Role of bosentan and ET-1 in HT-29 and SW480 serum-deprived cells. Cells were grown to half-confluence, deprived of FCS, then bosentan or ET-1 were added for 24 h. Either MTT assay was performed or [3H]thymidine was added for the last 3 h of incubation to quantitate alive cell number or DNA synthesis, respectively. (A) ET-1 does not increase the number of metabolically active cells quantified using an MTT assay. (B) ET-1 does not induce DNA synthesis in HT-29 and SW480 cells. Grey bars: HT-29 cells, black bars: SW480 cells. (C) Bosentan decreases metabolically active cell number quantified using an MTT assay, HT-29 cells (♦), SW480 cells (□). (D) Bosentan does not inhibit DNA synthesis. White bars: no bosentan, grey bars: 10 μM bosentan; black bars: 80 μM bosentan. Experiments were repeated three times with identical information.

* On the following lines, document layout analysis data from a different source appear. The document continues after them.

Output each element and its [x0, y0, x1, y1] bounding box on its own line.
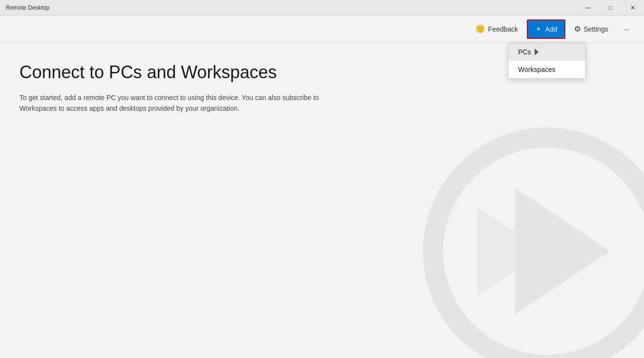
dropdown-item-pcs[interactable]: PCs — [508, 43, 585, 61]
cursor-indicator — [535, 49, 539, 55]
feedback-label: Feedback — [488, 25, 518, 33]
minimize-button[interactable]: — — [577, 0, 599, 16]
add-icon: ＋ — [535, 24, 542, 34]
close-button[interactable]: ✕ — [622, 0, 644, 16]
background-logo — [420, 125, 644, 358]
workspaces-label: Workspaces — [518, 66, 556, 73]
app-title: Remote Desktop — [6, 4, 49, 11]
toolbar: 🙂 Feedback ＋ Add ⚙ Settings ··· — [0, 16, 644, 43]
window-controls: — □ ✕ — [577, 0, 644, 16]
page-description: To get started, add a remote PC you want… — [19, 92, 331, 114]
feedback-button[interactable]: 🙂 Feedback — [469, 19, 524, 39]
add-button[interactable]: ＋ Add — [527, 19, 565, 39]
main-content: Connect to PCs and Workspaces To get sta… — [0, 43, 644, 358]
maximize-button[interactable]: □ — [599, 0, 622, 16]
settings-icon: ⚙ — [574, 24, 581, 34]
add-dropdown-menu: PCs Workspaces — [508, 43, 586, 79]
add-label: Add — [545, 25, 557, 33]
dropdown-item-workspaces[interactable]: Workspaces — [508, 61, 585, 78]
more-label: ··· — [624, 25, 629, 33]
settings-button[interactable]: ⚙ Settings — [567, 19, 615, 39]
pcs-label: PCs — [518, 48, 531, 56]
settings-label: Settings — [584, 25, 609, 33]
feedback-icon: 🙂 — [475, 24, 485, 34]
more-button[interactable]: ··· — [617, 19, 636, 39]
title-bar: Remote Desktop — □ ✕ — [0, 0, 644, 16]
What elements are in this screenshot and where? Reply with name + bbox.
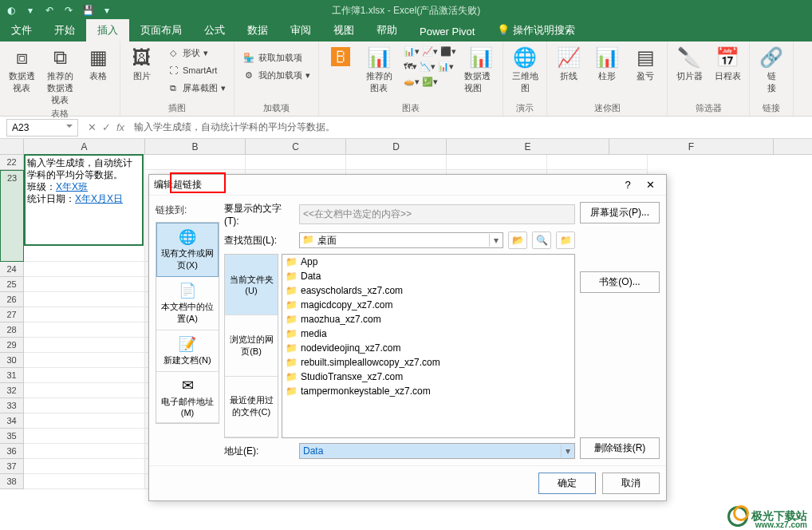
file-item[interactable]: 📁magicdcopy_xz7.com <box>282 298 574 312</box>
sparkline-column-button[interactable]: 📊柱形 <box>590 45 624 82</box>
shapes-button[interactable]: ◇形状 ▾ <box>164 45 229 61</box>
cancel-edit-icon[interactable]: ✕ <box>85 121 99 133</box>
recommended-charts-button[interactable]: 📊推荐的 图表 <box>362 45 396 94</box>
col-header[interactable]: C <box>246 139 346 154</box>
col-header[interactable]: F <box>609 139 774 154</box>
chart-type-2[interactable]: 🗺▾ 📉▾ 📊▾ <box>400 60 459 73</box>
screen-tip-button[interactable]: 屏幕提示(P)... <box>580 202 660 223</box>
smartart-button[interactable]: ⛶SmartArt <box>164 62 229 78</box>
row-header[interactable]: 34 <box>0 413 24 429</box>
row-header[interactable]: 28 <box>0 322 24 338</box>
file-item[interactable]: 📁App <box>282 255 574 269</box>
col-header[interactable]: E <box>447 139 609 154</box>
tab-pivot[interactable]: Power Pivot <box>408 22 486 42</box>
file-item[interactable]: 📁maozhua_xz7.com <box>282 312 574 326</box>
cell[interactable] <box>24 398 145 413</box>
cell[interactable] <box>24 429 145 444</box>
chevron-down-icon[interactable]: ▾ <box>561 445 574 457</box>
screenshot-button[interactable]: ⧉屏幕截图 ▾ <box>164 80 229 96</box>
lookin-combo[interactable] <box>299 232 503 248</box>
tab-view[interactable]: 视图 <box>322 19 365 42</box>
subtab-current-folder[interactable]: 当前文件夹(U) <box>225 255 278 315</box>
cell[interactable] <box>346 155 447 170</box>
tab-file[interactable]: 文件 <box>0 19 43 42</box>
confirm-edit-icon[interactable]: ✓ <box>99 121 113 133</box>
tab-help[interactable]: 帮助 <box>365 19 408 42</box>
save-icon[interactable]: 💾 <box>81 4 94 17</box>
file-item[interactable]: 📁media <box>282 326 574 341</box>
table-button[interactable]: ▦表格 <box>81 45 115 82</box>
cell[interactable] <box>24 338 145 353</box>
row-header[interactable]: 25 <box>0 277 24 292</box>
row-header[interactable]: 26 <box>0 292 24 307</box>
col-header[interactable]: D <box>346 139 447 154</box>
tab-formulas[interactable]: 公式 <box>193 19 236 42</box>
autosave-toggle-icon[interactable]: ◐ <box>5 4 18 17</box>
cell[interactable] <box>24 368 145 383</box>
chevron-down-icon[interactable]: ▾ <box>489 234 502 247</box>
map3d-button[interactable]: 🌐三维地 图 <box>508 45 542 94</box>
link-button[interactable]: 🔗链 接 <box>755 45 788 94</box>
tab-insert[interactable]: 插入 <box>86 19 129 42</box>
subtab-recent-files[interactable]: 最近使用过的文件(C) <box>225 377 278 437</box>
link-type-newdoc[interactable]: 📝新建文档(N) <box>156 330 219 372</box>
quicksave-arrow-icon[interactable]: ▾ <box>24 4 37 17</box>
cell[interactable] <box>447 155 547 170</box>
row-header[interactable]: 29 <box>0 338 24 353</box>
row-header[interactable]: 27 <box>0 307 24 322</box>
row-header[interactable]: 23 <box>0 170 24 262</box>
fx-icon[interactable]: fx <box>113 121 128 133</box>
tab-layout[interactable]: 页面布局 <box>129 19 193 42</box>
quickaccess-more-icon[interactable]: ▾ <box>101 4 113 17</box>
row-header[interactable]: 37 <box>0 459 24 474</box>
file-list[interactable]: 📁App📁Data📁easyscholards_xz7.com📁magicdco… <box>282 254 575 438</box>
pivot-chart-button[interactable]: 📊数据透视图 <box>464 45 498 94</box>
cell[interactable] <box>547 155 648 170</box>
cell[interactable] <box>24 383 145 398</box>
dialog-close-icon[interactable]: ✕ <box>639 179 661 191</box>
browse-file-icon[interactable]: 📁 <box>556 231 575 249</box>
bookmark-button[interactable]: 书签(O)... <box>580 271 660 293</box>
bing-button[interactable]: 🅱 <box>324 45 357 70</box>
file-item[interactable]: 📁rebuilt.simpleallowcopy_xz7.com <box>282 355 574 370</box>
formula-input[interactable] <box>128 119 812 136</box>
row-header[interactable]: 24 <box>0 262 24 277</box>
recommended-pivot-button[interactable]: ⧉推荐的 数据透视表 <box>43 45 77 106</box>
cell-link[interactable]: X年X班 <box>56 181 88 192</box>
ok-button[interactable]: 确定 <box>538 473 596 494</box>
link-type-place[interactable]: 📄本文档中的位置(A) <box>156 277 219 330</box>
dialog-help-icon[interactable]: ? <box>617 179 639 191</box>
sparkline-line-button[interactable]: 📈折线 <box>552 45 585 82</box>
file-item[interactable]: 📁Data <box>282 269 574 283</box>
cell[interactable] <box>24 277 145 292</box>
cancel-button[interactable]: 取消 <box>602 473 660 494</box>
col-header[interactable]: B <box>145 139 246 154</box>
file-item[interactable]: 📁easyscholards_xz7.com <box>282 283 574 298</box>
select-all-corner[interactable] <box>0 139 24 154</box>
row-header[interactable]: 33 <box>0 398 24 413</box>
redo-icon[interactable]: ↷ <box>62 4 75 17</box>
col-header[interactable]: A <box>24 139 145 154</box>
timeline-filter-button[interactable]: 📅日程表 <box>711 45 744 82</box>
cell[interactable] <box>24 322 145 338</box>
row-header[interactable]: 32 <box>0 383 24 398</box>
file-item[interactable]: 📁nodevideojinq_xz7.com <box>282 341 574 355</box>
cell[interactable] <box>24 262 145 277</box>
slicer-button[interactable]: 🔪切片器 <box>672 45 706 82</box>
cell[interactable] <box>24 292 145 307</box>
cell[interactable] <box>24 444 145 459</box>
link-type-email[interactable]: ✉电子邮件地址(M) <box>156 372 219 423</box>
remove-link-button[interactable]: 删除链接(R) <box>580 437 660 459</box>
my-addins-button[interactable]: ⚙我的加载项 ▾ <box>239 67 313 83</box>
active-cell-a23[interactable]: 输入学生成绩，自动统计学科的平均分等数据。 班级：X年X班 统计日期：X年X月X… <box>24 154 144 246</box>
tab-review[interactable]: 审阅 <box>279 19 322 42</box>
name-box[interactable]: A23 <box>6 119 78 136</box>
row-header[interactable]: 38 <box>0 474 24 489</box>
cell[interactable] <box>24 459 145 474</box>
row-header[interactable]: 36 <box>0 444 24 459</box>
up-folder-icon[interactable]: 📂 <box>508 231 527 249</box>
row-header[interactable]: 30 <box>0 353 24 368</box>
browse-web-icon[interactable]: 🔍 <box>532 231 551 249</box>
pivot-table-button[interactable]: ⧈数据透 视表 <box>5 45 38 94</box>
tell-me[interactable]: 💡 操作说明搜索 <box>486 19 586 42</box>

In serum-exposed cells, high (80 μM), but not low (8 μM), bosentan concentrations decreased DNA synthesis (Figure 3A). In HT-29 cells (Figure 3B), bosentan time-dependently decreased DNA synthesis, which was abolished by addition of ET-1 conjointly to bosentan (Figure 3C). These results suggest that bosentan interfere with serum-derived factors in cells unable to bind ET-1 at concentrations corresponding to ETA/B-receptor equilibrium constants.
Figure 3.
Bosentan inhibits plasma-induced DNA synthesis in colon carcinoma cells. HT-29 or SW480 cells were grown with 10% FCS, then exposed to bosentan in the absence of FCS for 2–9 h. [3H]Thymidine was added for the last 2 h of incubation. (A) Following culture in the presence of 10% FCS, 0 μM (black bars), 8 μM (white bars) or 80 μM (grey bars) bosentan was added for 9 h. (B) Following 24 h culture of HT-29 cells in the presence of either 10% FCS (grey bars) or in the absence of FCS (black bars), either no bosentan ([cont], cultures after 8 h incubation in the absence of bosentan) or 80 μM bosentan ([2, 3, 5, 8 h]) was added for 2, 3, 5 or 8 h. (C) In the presence of 40 nM ET-1 and 80 μM bosnentan, no decrease in thymidine incorporation is observed for 2–8 h.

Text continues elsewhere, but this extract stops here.